■ Exercise details: What is needed is a word-for-word copy of the records below.

■ Data for analysis:
++++++++

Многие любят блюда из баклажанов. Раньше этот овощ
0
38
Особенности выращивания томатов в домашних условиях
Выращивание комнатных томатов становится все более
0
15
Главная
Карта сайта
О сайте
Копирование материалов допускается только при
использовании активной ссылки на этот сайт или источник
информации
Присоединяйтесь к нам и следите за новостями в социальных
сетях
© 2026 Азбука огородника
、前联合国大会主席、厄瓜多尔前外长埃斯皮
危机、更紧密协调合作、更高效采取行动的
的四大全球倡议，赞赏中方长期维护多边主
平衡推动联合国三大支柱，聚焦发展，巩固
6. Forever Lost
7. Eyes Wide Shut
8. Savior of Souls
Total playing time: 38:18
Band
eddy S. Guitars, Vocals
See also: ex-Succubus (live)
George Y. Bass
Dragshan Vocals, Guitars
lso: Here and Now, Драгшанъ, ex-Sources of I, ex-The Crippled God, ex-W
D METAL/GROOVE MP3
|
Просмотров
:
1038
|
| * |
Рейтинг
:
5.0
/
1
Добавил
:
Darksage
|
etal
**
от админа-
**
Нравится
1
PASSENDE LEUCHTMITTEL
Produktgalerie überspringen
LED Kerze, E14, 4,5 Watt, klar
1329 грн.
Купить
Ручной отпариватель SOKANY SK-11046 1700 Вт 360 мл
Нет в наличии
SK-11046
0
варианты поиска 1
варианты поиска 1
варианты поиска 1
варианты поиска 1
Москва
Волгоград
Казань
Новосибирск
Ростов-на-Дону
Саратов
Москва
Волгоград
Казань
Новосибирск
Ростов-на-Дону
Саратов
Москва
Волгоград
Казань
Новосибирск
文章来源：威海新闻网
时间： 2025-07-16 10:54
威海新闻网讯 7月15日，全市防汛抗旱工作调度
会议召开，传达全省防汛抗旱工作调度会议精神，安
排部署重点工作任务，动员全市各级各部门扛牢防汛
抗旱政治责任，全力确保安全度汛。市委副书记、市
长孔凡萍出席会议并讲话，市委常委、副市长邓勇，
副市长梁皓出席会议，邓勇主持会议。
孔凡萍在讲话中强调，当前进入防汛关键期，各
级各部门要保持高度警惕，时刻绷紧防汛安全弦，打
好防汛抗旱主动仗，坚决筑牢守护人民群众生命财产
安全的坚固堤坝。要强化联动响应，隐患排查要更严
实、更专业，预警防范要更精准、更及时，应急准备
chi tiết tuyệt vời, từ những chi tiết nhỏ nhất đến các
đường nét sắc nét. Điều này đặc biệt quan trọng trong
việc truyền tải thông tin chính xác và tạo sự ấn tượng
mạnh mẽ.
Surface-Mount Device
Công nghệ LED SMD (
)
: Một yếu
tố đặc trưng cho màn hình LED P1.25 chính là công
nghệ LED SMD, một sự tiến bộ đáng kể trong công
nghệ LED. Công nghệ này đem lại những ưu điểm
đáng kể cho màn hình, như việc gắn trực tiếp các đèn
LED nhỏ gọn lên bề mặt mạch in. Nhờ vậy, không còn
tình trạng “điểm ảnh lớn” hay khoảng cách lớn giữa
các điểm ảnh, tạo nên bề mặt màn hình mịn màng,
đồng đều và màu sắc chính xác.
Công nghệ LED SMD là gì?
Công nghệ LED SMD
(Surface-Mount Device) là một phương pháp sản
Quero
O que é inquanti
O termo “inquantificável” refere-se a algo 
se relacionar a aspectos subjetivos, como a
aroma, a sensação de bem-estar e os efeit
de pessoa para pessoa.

++++++++

■ Completed task:
Многие любят блюда из баклажанов. Раньше этот овощ
0
38
Особенности выращивания томатов в домашних условиях
Выращивание комнатных томатов становится все более
0
15
Главная
Карта сайта
О сайте
Копирование материалов допускается только при
использовании активной ссылки на этот сайт или источник
информации
Присоединяйтесь к нам и следите за новостями в социальных
сетях
© 2026 Азбука огородника
、前联合国大会主席、厄瓜多尔前外长埃斯皮
危机、更紧密协调合作、更高效采取行动的
的四大全球倡议，赞赏中方长期维护多边主
平衡推动联合国三大支柱，聚焦发展，巩固
6. Forever Lost
7. Eyes Wide Shut
8. Savior of Souls
Total playing time: 38:18
Band
eddy S. Guitars, Vocals
See also: ex-Succubus (live)
George Y. Bass
Dragshan Vocals, Guitars
lso: Here and Now, Драгшанъ, ex-Sources of I, ex-The Crippled God, ex-W
D METAL/GROOVE MP3
|
Просмотров
:
1038
|
| * |
Рейтинг
:
5.0
/
1
Добавил
:
Darksage
|
etal
**
от админа-
**
Нравится
1
PASSENDE LEUCHTMITTEL
Produktgalerie überspringen
LED Kerze, E14, 4,5 Watt, klar
1329 грн.
Купить
Ручной отпариватель SOKANY SK-11046 1700 Вт 360 мл
Нет в наличии
SK-11046
0
варианты поиска 1
варианты поиска 1
варианты поиска 1
варианты поиска 1
Москва
Волгоград
Казань
Новосибирск
Ростов-на-Дону
Саратов
Москва
Волгоград
Казань
Новосибирск
Ростов-на-Дону
Саратов
Москва
Волгоград
Казань
Новосибирск
文章来源：威海新闻网
时间： 2025-07-16 10:54
威海新闻网讯 7月15日，全市防汛抗旱工作调度
会议召开，传达全省防汛抗旱工作调度会议精神，安
排部署重点工作任务，动员全市各级各部门扛牢防汛
抗旱政治责任，全力确保安全度汛。市委副书记、市
长孔凡萍出席会议并讲话，市委常委、副市长邓勇，
副市长梁皓出席会议，邓勇主持会议。
孔凡萍在讲话中强调，当前进入防汛关键期，各
级各部门要保持高度警惕，时刻绷紧防汛安全弦，打
好防汛抗旱主动仗，坚决筑牢守护人民群众生命财产
安全的坚固堤坝。要强化联动响应，隐患排查要更严
实、更专业，预警防范要更精准、更及时，应急准备
chi tiết tuyệt vời, từ những chi tiết nhỏ nhất đến các
đường nét sắc nét. Điều này đặc biệt quan trọng trong
việc truyền tải thông tin chính xác và tạo sự ấn tượng
mạnh mẽ.
Surface-Mount Device
Công nghệ LED SMD (
)
: Một yếu
tố đặc trưng cho màn hình LED P1.25 chính là công
nghệ LED SMD, một sự tiến bộ đáng kể trong công
nghệ LED. Công nghệ này đem lại những ưu điểm
đáng kể cho màn hình, như việc gắn trực tiếp các đèn
LED nhỏ gọn lên bề mặt mạch in. Nhờ vậy, không còn
tình trạng “điểm ảnh lớn” hay khoảng cách lớn giữa
các điểm ảnh, tạo nên bề mặt màn hình mịn màng,
đồng đều và màu sắc chính xác.
Công nghệ LED SMD là gì?
Công nghệ LED SMD
(Surface-Mount Device) là một phương pháp sản
Quero
O que é inquanti
O termo “inquantificável” refere-se a algo 
se relacionar a aspectos subjetivos, como a
aroma, a sensação de bem-estar e os efeit
de pessoa para pessoa.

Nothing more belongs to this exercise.